Hello, friends. =) My name is Britney-- rsilverlining, here. I was diagnosed with Crohns of the jejunum in December of 2012, six months after moving out, turning eighteen, and graduating high school. I didn't have much medical care prior to this, because my mother didn't believe in it, but I'd had the symptoms since age fourteen.

Started with a lot of throwing up, usually in the mornings. I got a lot of 'heheheheh, must be morning sickness' jokes, and a lot of 'you're trying to get out of PE' accusations. Then it progressed to diarrhea, loss of appetite, and pain. I was naturally a chubby child, and I got a lot of congratulations on the weight loss; I remember being crazy upset because nothing had happened when I'd tried to lose weight, and it was just falling off all of a sudden.

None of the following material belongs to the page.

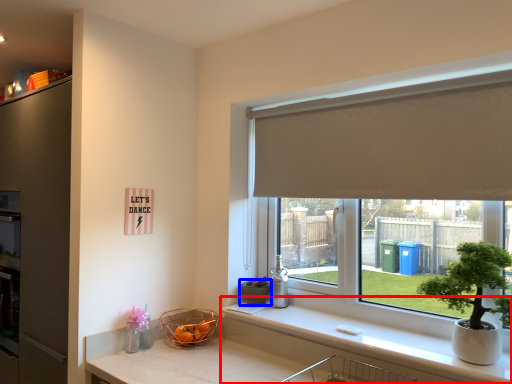 Question: Which object is further to the camera taking this photo, counter top (highlighted by a red box) or flowerpot (highlighted by a blue box)?

Choices:
 (A) counter top
 (B) flowerpot

Answer: (B) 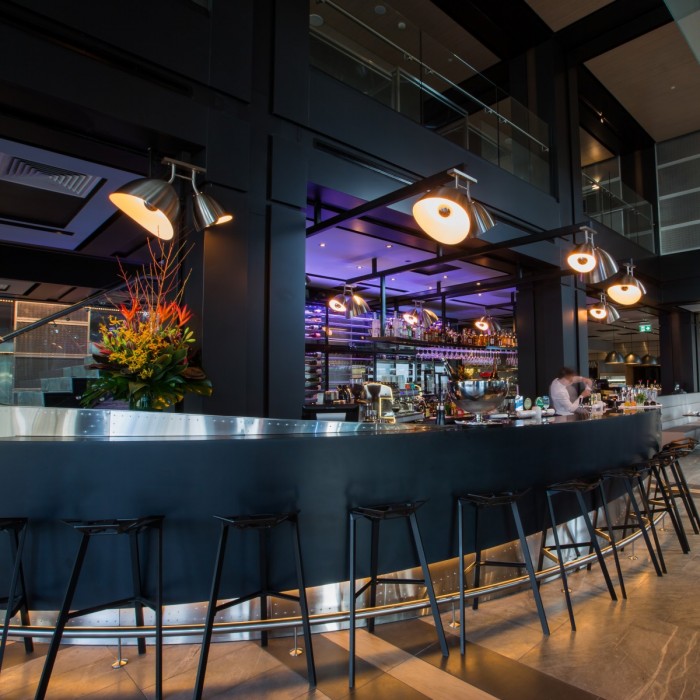 Where is `ac vents`? Image resolution: width=700 pixels, height=700 pixels. ac vents is located at coordinates (46, 183).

Remicade works wonderfully well for me, and I get infusions every two months. My primary care doctor gave me prescription for Norco for the back pain that comes with flare-ups, but I use it for both back and stomach pain. I recently also got a cannabis card (between you, me, and I guess the whole of the internet) which I use for the worst days. Because of my mother's stance on medicine, I've come up with ridiculous numbers of home remedies and ways to handle things.

I'm a waitress and an editor at a publishing company, and I also go to school full time. I'm happy to have found a Crohns forum, because so few people seem to know what it is, apparently. And I like to talk, and really should not do so on classic social media. =) Thank you for existing!

 

[DJW]

Hi and welcome.

I'm glad you're doing well.

 

[dave13]

Welcome! I'm glad you found the forum too.

 

[scottsma]

Welcome to the forum Britney,you'll find lots of support here and make friends with people who understand all the ups and downs of crohns/IBD.

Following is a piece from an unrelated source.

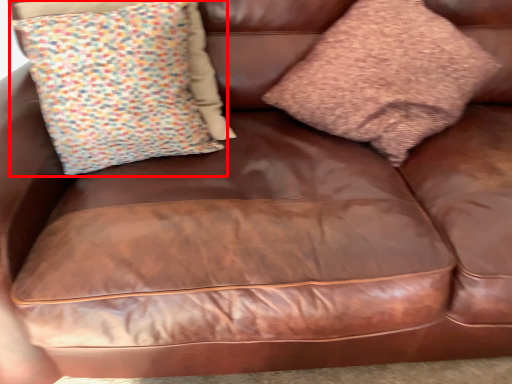 Question: From the image's perspective, where is pillow (annotated by the red box) located relative to pillow?

Choices:
 (A) below
 (B) above

Answer: (A)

Have you found our Young Adults thread yet.? Keep well.

 

[David]

Greetings and welcome to the community!

How long have you been on the Remicade and do the flareups come about at a certain point between infusions?

All my best to you.

 

[rsilverlining]

Hello! They put me on Remicade right off the bat, actually, so it has been about two years. I have recently begun having flares two or three weeks before my infusion, possibly because I missed an infusion due to a chest cold back in January and threw my schedule off.

Actually, my doctor now wants to put me on mercaptopurine, which I don't know much about. I'm really reluctant to try it.

 

[astarks]

Just out of curiosity, why put you on 6-MP if the Remicade is working?

Of course, it's all very personal, but for me, Remi did far more than 6-MP ever did. On the upside, if it does work for you, it's generally way less expensive than Remicade!

 

[rsilverlining]

Well, that's the thing. I still think the Remicade is working perfectly well, and I'm pretty sure it's just because I missed a dose and I threw it off... I think I need a higher dose of the Remicade. But they want me on 6-MP so the Remicade will work better? I'm not completely sure.

 

[astarks]

Oh, yeah, I know in a lot of cases they say that Remicade in combo with another immunosuppressant works better. This is my second time on Remicade, with a several year gap in between, and my GI said if it wasn't working well enough that they would put me on Imuran as well, because I guess together they work better than either one individually.